La quasi-interruption du trafic maritime dans le détroit d’Ormuz provoque un bouleversement rapide et profond des routes commerciales mondiales habituelles. Les compagnies maritimes évitent désormais les corridors du Golfe, privilégiant des itinéraires plus longs autour du cap de Bonne-Espérance, au sud du continent africain.

Cette situation fait suite aux frappes aériennes menées depuis le 28 février par les États-Unis et Israël contre l’Iran. En réaction, un conseiller du commandement des Gardiens de la Révolution islamique a annoncé la fermeture du passage maritime d’Ormuz et menacé les navires tentant de le franchir. L’UKMTO (United Kingdom Maritime Trade Operations-Les opérations commerciales maritimes du Royaume-Uni) a aussitôt relevé le niveau de risque maritime à «critique», tandis que plusieurs assureurs ont suspendu les couvertures de guerre dans la zone.

Selon les données du système de suivi maritime Windward, seulement sept navires ont traversé le détroit le 2 mars, puis quatre le lendemain, soit une chute d’environ 90 % par rapport à la moyenne récente. Les statistiques de MarineTraffic confirment une baisse similaire pour les pétroliers.
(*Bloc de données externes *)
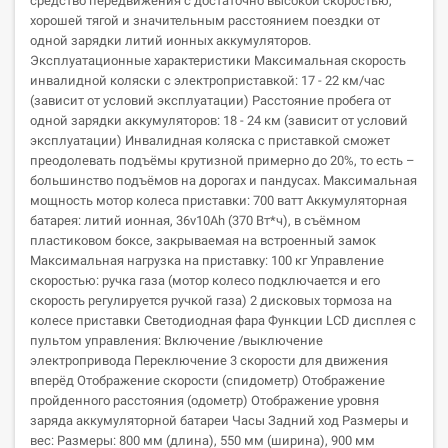
средство передвижения с достаточно высокой скоростью,
хорошей тягой и значительным расстоянием поездки от
одной зарядки литий ионных аккумуляторов.
Эксплуатационные характеристики Максимальная скорость
инвалидной коляски с электроприставкой: 17 - 22 км/час
(зависит от условий эксплуатации) Расстояние пробега от
одной зарядки аккумуляторов: 18 - 24 км (зависит от условий
эксплуатации) Инвалидная коляска с приставкой сможет
преодолевать подъёмы крутизной примерно до 20%, то есть –
большинство подъёмов на дорогах и пандусах. Максимальная
мощность мотор колеса приставки: 700 ватт Аккумуляторная
батарея: литий ионная, 36v10Ah (370 Вт*ч), в съёмном
пластиковом боксе, закрываемая на встроенный замок
Максимальная нагрузка на приставку: 100 кг Управление
скоростью: ручка газа (мотор колесо подключается и его
скорость регулируется ручкой газа) 2 дисковых тормоза на
колесе приставки Светодиодная фара Функции LCD дисплея с
пультом управления: Включение /выключение
электропривода Переключение 3 скорости для движения
вперёд Отображение скорости (спидометр) Отображение
пройденного расстояния (одометр) Отображение уровня
заряда аккумуляторной батареи Часы Задний ход Размеры и
вес: Размеры: 800 мм (длина), 550 мм (ширина), 900 мм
Les conséquences sur le trafic des unités de la marine marchande ont été immédiates incitant les grands groupes du transport maritime à suspendre le passage de leurs navires à travers le détroit d’Ormuz. 

Le géant allemand Hapag-Lloyd a indiqué maintenir le contournement par le cap de Bonne-Espérance (sud-ouest de l’Afrique du Sud), déjà adopté depuis les attaques des Houthis en mer Rouge fin 2023. 

Le groupe français CMA CGM a ordonné à ses navires présents dans le Golfe de se diriger vers des ports sûrs, suspendant également les passages par le canal de Suez. De son côté, Maersk a redirigé ses lignes reliant le Moyen-Orient, l’Inde, la Méditerranée et la côte est américaine vers la route africaine.

Au-delà du commerce maritime, l’enjeu énergétique est majeur. Environ 20 % de l’approvisionnement mondial en pétrole transite par le détroit d’Ormuz, dont une large part destinée aux marchés asiatiques. La perturbation prolongée de ce corridor stratégique pourrait donc accentuer les tensions sur les marchés du pétrole et du gaz naturel liquéfié, déjà fragilisés par les incertitudes géopolitiques au Moyen-Orient et l’arrêt des exportations du Gaz qatari.